“The Americans will withdraw from our waters the first time we threaten to take out one of their aircraft carriers. The East China Sea will be completely ours again, and rightfully so,” the old missile general said. His green digital camouflage battle-dress uniform didn’t accommodate the fistfuls of medals he’d earned over the years, though none in wars, of course. His last general’s star was earned the new way — with cold, hard cash transferred to one of Feng’s offshore accounts.
“The new gas and oil reserves we’ve found there will be ours as well,” Feng said.
“Yes, those too. Most necessary,” the general said. “For the future of our country, of course. There’s untold wealth in those waters, is there not?”
Feng saw the hope washing over the old general’s rheumy eyes. He’d seen it many times before.
“Yes. Untold wealth.”
Vice Chairman Feng had risen through the ranks of the state oil ministry before joining the state-owned company, China National Petroleum Corporation, the largest energy company in China. Many of his relatives worked for CNPC as well and had amassed great fortunes from their endeavors. Feng had left CNPC several years ago to fulfill his political ambitions, but he kept his hand in the family business and an eye on all things gas and oil related.
“Of course,” Feng added, “that wealth will be shared among the people in the most equitable means possible.”
General Chen’s eyes gleamed. “Yes, of course.” Feng couldn’t have said it any plainer. The general was already calculating the potential amount of his share.
Feng understood that the general and his cronies were as greedy as the capitalists they derided, and leveraged it to his advantage. Admiral Ji, on the other hand, was a notable exception — utterly incorruptible. And like most true patriots, Ji was deeply resented by pragmatists like General Chen. No matter. Today’s deal cemented the uncomfortable alliance between the three of them, the last piece of Feng’s elaborate puzzle.
The general laughed. “Those American bastards will run like scalded dogs when the Wu-14 smashes one of their carriers!”
Feng nodded outwardly, but he didn’t share the general’s enthusiasm for war. Wars were inherently unpredictable, and unpredictability was bad for business. Better never to fight them, if possible.
“I thought the supreme art of war was to subdue the enemy without fighting,” Feng said, quoting China’s most famous military strategist, Sun Tzu.
“The Americans don’t believe the Wu-14 is fully operational.

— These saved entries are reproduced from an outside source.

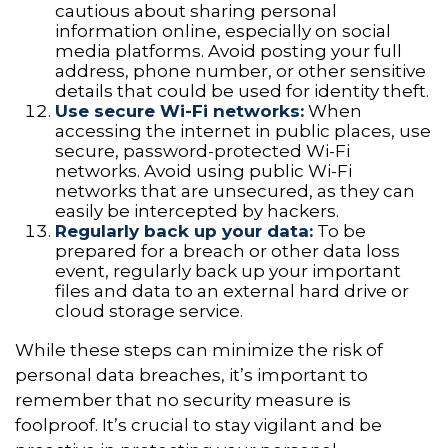
cautious about sharing personal
information online, especially on social
media platforms. Avoid posting your full
address, phone number, or other sensitive
details that could be used for identity theft.
Use secure Wi-Fi networks:
When
accessing the internet in public places, use
secure, password-protected Wi-Fi
networks. Avoid using public Wi-Fi
networks that are unsecured, as they can
easily be intercepted by hackers.
Regularly back up your data:
To be
prepared for a breach or other data loss
event, regularly back up your important
files and data to an external hard drive or
cloud storage service.
While these steps can minimize the risk of
personal data breaches, it’s important to
remember that no security measure is
foolproof. It’s crucial to stay vigilant and be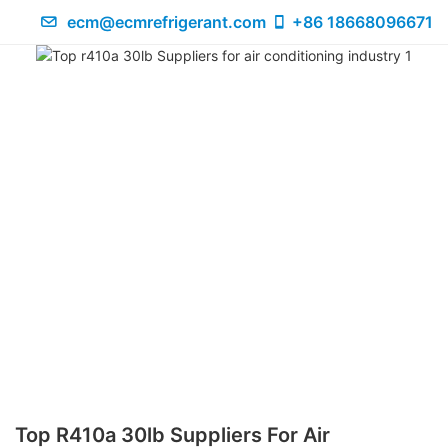
ecm@ecmrefrigerant.com
+86 18668096671
Top R410a 30lb Suppliers For Air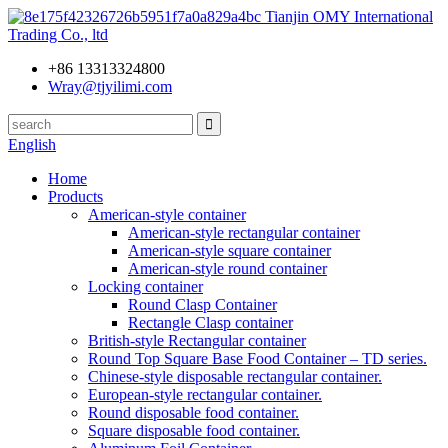
Tianjin OMY International
Trading Co., ltd
+86 13313324800
Wray@tjyilimi.com
English
Home
Products
American-style container
American-style rectangular container
American-style square container
American-style round container
Locking container
Round Clasp Container
Rectangle Clasp container
British-style Rectangular container
Round Top Square Base Food Container – TD series.
Chinese-style disposable rectangular container.
European-style rectangular container.
Round disposable food container.
Square disposable food container.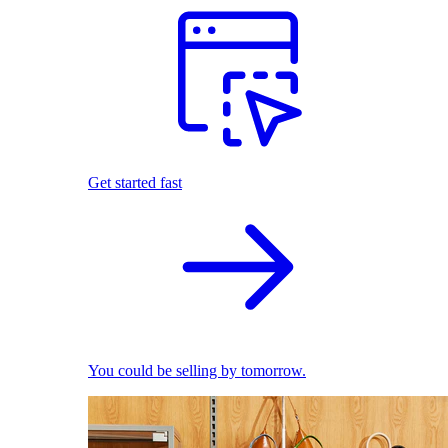
Get started fast
You could be selling by tomorrow.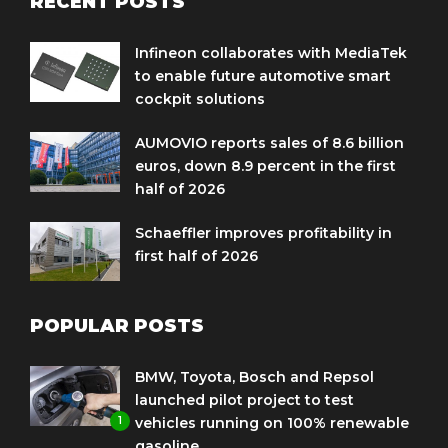
RECENT POSTS
Infineon collaborates with MediaTek
to enable future automotive smart
cockpit solutions
AUMOVIO reports sales of 8.6 billion
euros, down 8.9 percent in the first
half of 2026
Schaeffler improves profitability in
first half of 2026
POPULAR POSTS
BMW, Toyota, Bosch and Repsol
launched pilot project to test
1
vehicles running on 100% renewable
gasoline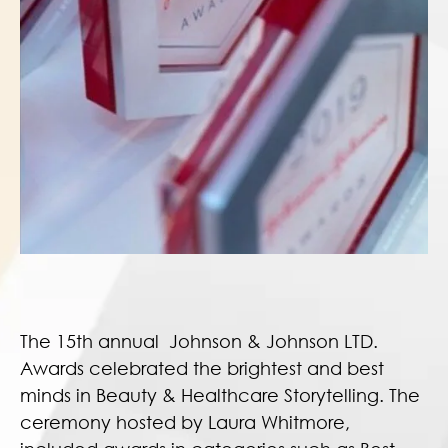
The 15th annual Johnson & Johnson LTD.
Awards celebrated the brightest and best
minds in Beauty & Healthcare Storytelling. The
ceremony hosted by Laura Whitmore,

We may have to use it against them to prove it works.” The general sneered. “It would serve them right.”
“They don’t believe the Wu-14 works because their hypersonic program is a failure.” Feng resented the arrogant Americans as much as General Chen did.

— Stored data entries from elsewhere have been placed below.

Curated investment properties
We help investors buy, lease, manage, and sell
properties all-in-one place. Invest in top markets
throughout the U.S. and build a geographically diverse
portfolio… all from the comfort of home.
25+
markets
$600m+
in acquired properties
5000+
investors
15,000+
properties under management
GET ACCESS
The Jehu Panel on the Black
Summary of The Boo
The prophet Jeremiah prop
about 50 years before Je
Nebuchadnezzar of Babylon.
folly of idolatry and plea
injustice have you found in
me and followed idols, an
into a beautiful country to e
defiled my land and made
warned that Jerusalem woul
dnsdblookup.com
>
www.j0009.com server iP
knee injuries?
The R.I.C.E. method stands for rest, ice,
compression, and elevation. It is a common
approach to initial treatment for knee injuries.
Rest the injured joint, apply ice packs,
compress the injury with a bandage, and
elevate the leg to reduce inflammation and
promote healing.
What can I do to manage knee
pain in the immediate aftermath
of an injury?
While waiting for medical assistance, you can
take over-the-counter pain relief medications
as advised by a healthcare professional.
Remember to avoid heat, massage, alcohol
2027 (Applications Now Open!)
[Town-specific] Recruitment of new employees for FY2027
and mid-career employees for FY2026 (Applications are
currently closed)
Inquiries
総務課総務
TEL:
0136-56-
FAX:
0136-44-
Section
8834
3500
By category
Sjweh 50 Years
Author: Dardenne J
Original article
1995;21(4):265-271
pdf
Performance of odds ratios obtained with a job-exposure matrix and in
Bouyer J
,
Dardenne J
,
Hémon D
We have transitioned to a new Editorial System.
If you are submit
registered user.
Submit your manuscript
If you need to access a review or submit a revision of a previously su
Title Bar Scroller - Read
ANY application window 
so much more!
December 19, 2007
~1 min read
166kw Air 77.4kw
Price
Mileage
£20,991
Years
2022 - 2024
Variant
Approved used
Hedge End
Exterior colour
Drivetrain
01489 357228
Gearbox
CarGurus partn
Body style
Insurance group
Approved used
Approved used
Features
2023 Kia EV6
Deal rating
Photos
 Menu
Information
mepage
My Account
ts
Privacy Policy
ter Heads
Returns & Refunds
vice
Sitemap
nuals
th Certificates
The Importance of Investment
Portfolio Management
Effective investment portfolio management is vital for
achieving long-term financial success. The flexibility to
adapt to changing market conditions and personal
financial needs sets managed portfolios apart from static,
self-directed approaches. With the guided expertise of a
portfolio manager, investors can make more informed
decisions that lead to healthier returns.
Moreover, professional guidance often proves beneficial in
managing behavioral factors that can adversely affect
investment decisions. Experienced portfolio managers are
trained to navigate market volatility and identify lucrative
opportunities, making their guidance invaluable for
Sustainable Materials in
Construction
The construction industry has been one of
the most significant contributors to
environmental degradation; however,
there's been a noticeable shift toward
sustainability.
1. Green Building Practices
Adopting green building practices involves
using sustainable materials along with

“They forget that we invented the rocket!” Chen’s eyes bulged. “Maybe it’s time we showed them we know how to use them, too.”
“I hope it never comes to that,” Feng said. An actual shooting war with the Americans would be a disaster. Everything Feng hoped to accomplish wouldn’t require one. Just the threat of a fully operational Wu-14 would be enough to knock the Americans back on their heels.
“Merely a conjecture,” Chen said.
“Admiral Ji is waiting for my phone call. Is there any reason I shouldn’t make it?”
The old general smiled, but not from happiness. His obsequious grin was a practiced defense against apex predators like Feng, spots on a lizard hiding in the shadow of a falcon.
“The transfer of the Wu-14 to Admiral Ji and the PLAN has caused great concern among many of my colleagues in the Second Artillery Corps. They fear President Sun may transfer all of our missiles to PLAN control. But then again, they fear many other things about President Sun, as you well know.”
“As well they should,” Feng said. He was sympathetic to the military’s plight and was, in fact, their staunch defender. President Sun’s New Direction policy had embarked on a program to slash China’s defense budget and cut its conventional forces in half, all in the name of economic development. In reality, President Sun and the Party feared a military coup, and rightly so. Having abandoned Communist ideology in favor of capitalist development, the Party resorted to jingoistic nationalism and expansive military budgets to bolster its credibility, but in so doing created a dangerous new political force among the nationalistic officer corps, Admiral Ji chief among them.
The Party also feared a popular uprising from below, fueled by decades of corrosive political corruption and gross income inequality. The New Direction promised sweeping anticorruption reforms to restore legitimacy in the eyes of the people.